Da trend a rifiuto, il costo nascosto della moda veloce

Negli ultimi anni, abbiamo assistito ad un cambiamento radicale delle abitudini dei consumatori, indotti a sostituire un capo di abbigliamento appena non sembra più essere di tendenza o in linea con la moda del momento. Quest'approccio ha molte conseguenze, tra cui la riduzione del ciclo di vita degli abiti, che ha come effetto ulteriore quello di creare accumuli di tessuti e indumenti in aree vulnerabili e carenti dal punto di vista della gestione dei rifiuti. Nel 2020, nell’Unione Europea sono stati generati 6,95 milioni di tonnellate di rifiuti tessili, con una media di 16 kg per abitante (Fonte: Il riciclo in Italia- Rapporto 2024). Molti dei capi dismessi, spesso raccolti con l'intenzione di aiutare chi è in difficoltà, finiscono invece in discariche illegali, aggravando la devastazione ambientale in numerosi Paesi in via di sviluppo. Negli ultimi due decenni, la quantità di tessili usati esportati dai Paesi dell'UE verso Africa e Asia è triplicata, alimentando ulteriormente il problema.
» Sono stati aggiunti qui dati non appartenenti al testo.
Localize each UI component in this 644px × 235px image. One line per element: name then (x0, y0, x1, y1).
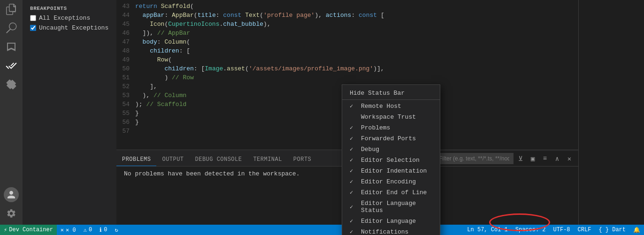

E’ il caso, ad esempio, dei mercati dell’usato di Kantamento, in Ghana, e di Dandora, in Kenya. Molti commercianti locali acquistano gli abiti usati che giungono principalmente dai Paesi occidentali, con l’obiettivo di rivenderli alla comunità e crearne un profitto. La realtà, però, nasconde uno scenario più complesso. Infatti, molti degli indumenti che arrivano risultano essere in cattive condizioni, motivo per cui difficilmente trovano degli acquirenti, finendo per essere accumulati in discariche illegali, bruciati a cielo aperto o dispersi nell'ambiente circostante. Questo avviene sia per una limitata conoscenza della questione ambientale ma anche per l’inadeguatezza dei sistemi di gestione e raccolta.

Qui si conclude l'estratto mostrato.